Young POLYDORE, the pride of rural swains,
Was wont to visit Belmont's blooming plains.
Who has not heard how POLYDORE cou'd throw
Th' unerring dart to wound the flying doe?
How leave the swiftest at the race behind,
How mount the courser, and outstrip the wind?
With melting sweetness, or with magic fire,
Breathe the soft flute, or strike the louder lyre?
From that fam'd lyre no vulgar music sprung,
The Graces tun'd it, and Apollo strung.
Apollo too was once a shepherd swain,
And fed the flock, and grac'd the rustic plain.
He taught what charms to rural life belong,
The social sweetness, and the sylvan song;
He taught, fair Wisdom in her grove to woo,
Her joys how precious, and her wants how few!
The savage herds in mute attention stood,
And ravish'd Echo fill'd the vocal wood;
The sacred Sisters, stooping from their sphere,
Forgot their golden Harps, intent to hear.
Till Heav'n the scene survey'd with jealous eyes,
And Jove, in envy, call'd him to the skies.
Young POLYDORE was rich in large domains.

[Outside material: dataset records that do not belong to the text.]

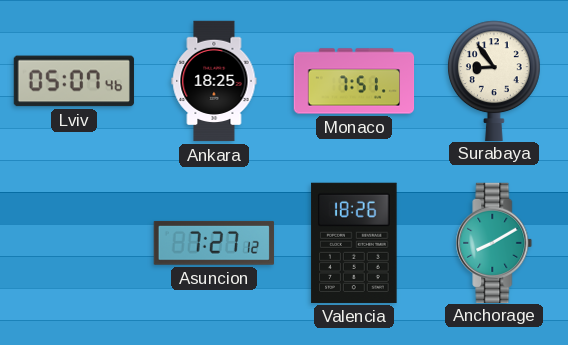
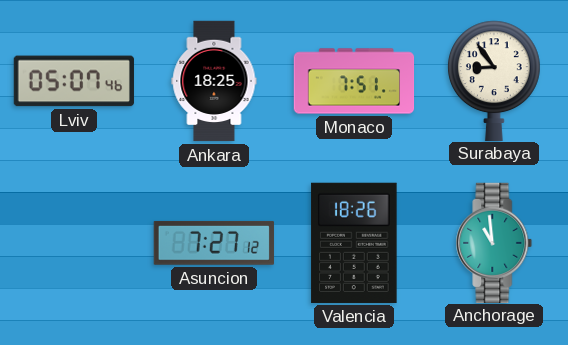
Anchorage: 8:10 -> 10:59
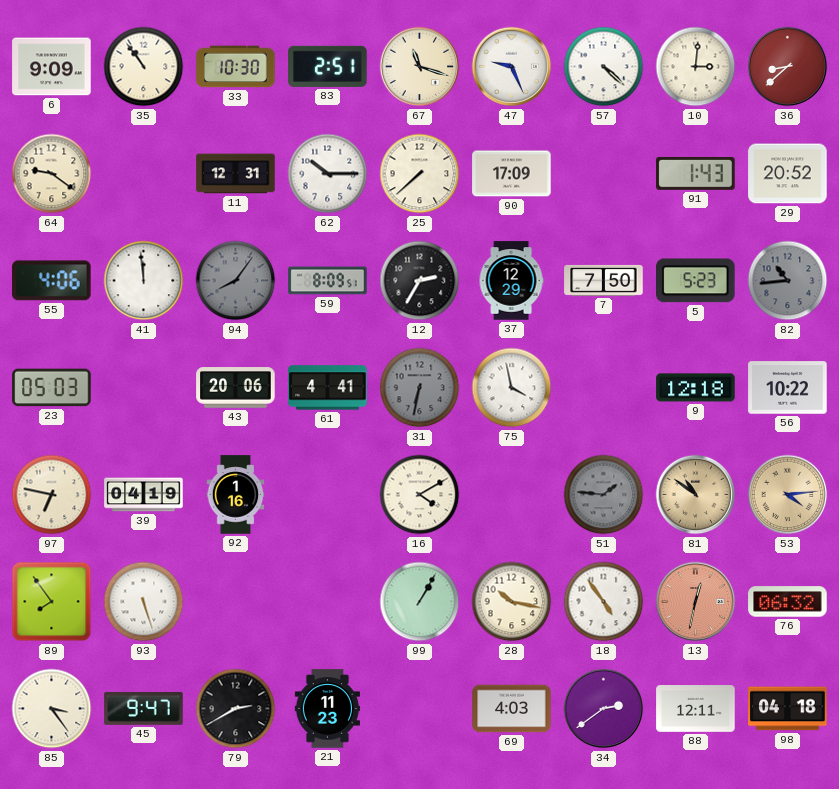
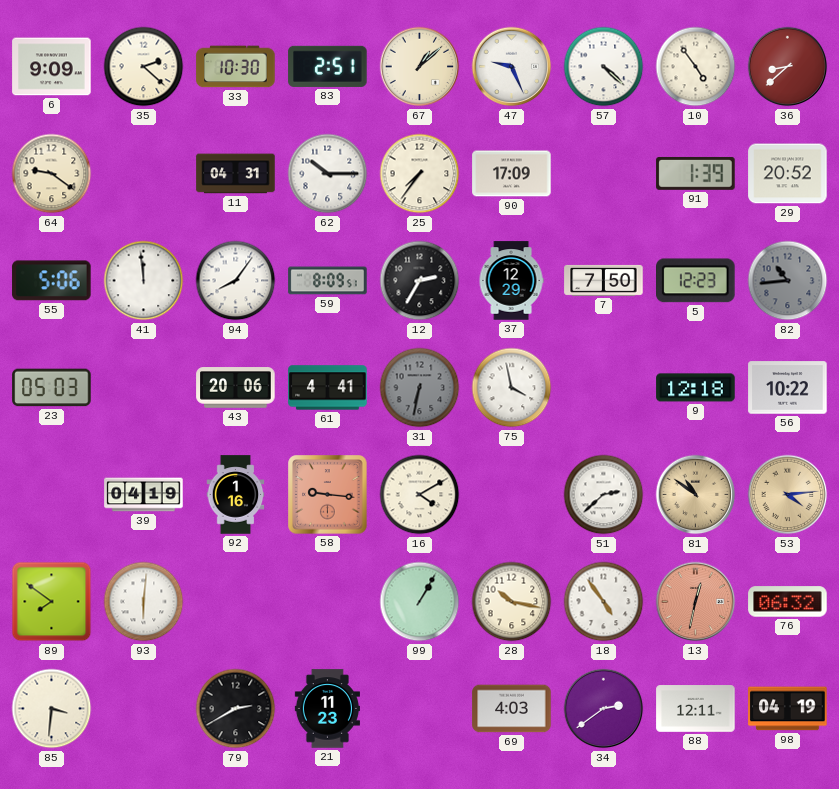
35: 10:54 -> 2:22
67: 11:18 -> 1:08
10: 3:01 -> 4:54
11: 12:31 -> 04:31
25: 7:38 -> 7:36
91: 1:43 -> 1:39
55: 4:06 -> 5:06
94 dial: grey -> white
5: 5:23 -> 12:23
97: 6:47 -> none
58: none -> 9:16
51: 1:46 -> 2:38
51 dial: grey -> white
89: 7:54 -> 7:51
93: 5:27 -> 6:01
85: 3:24 -> 3:31
45: 9:47 -> none
98: 04:18 -> 04:19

In smiling pastures and in flowery plains:
With these, he boasted each exterior charm,
To win the prudent, and the cold to warm;
To act the tenderness he never felt,
In sorrow soften, and in anguish melt,
The sigh elaborate, the fraudful tear,
The joy dissembled, and the well feign'd fear,
All these were his; and his the treach'rous art
That steals the guileless and unpractis'd heart.
Too soon he heard of LINDAMIRA's fame,
'Twas each enamour'd Shepherd's fav'rite theme;
Return'd the rising, and the setting sun,
The shepherd's fav'rite theme was never done.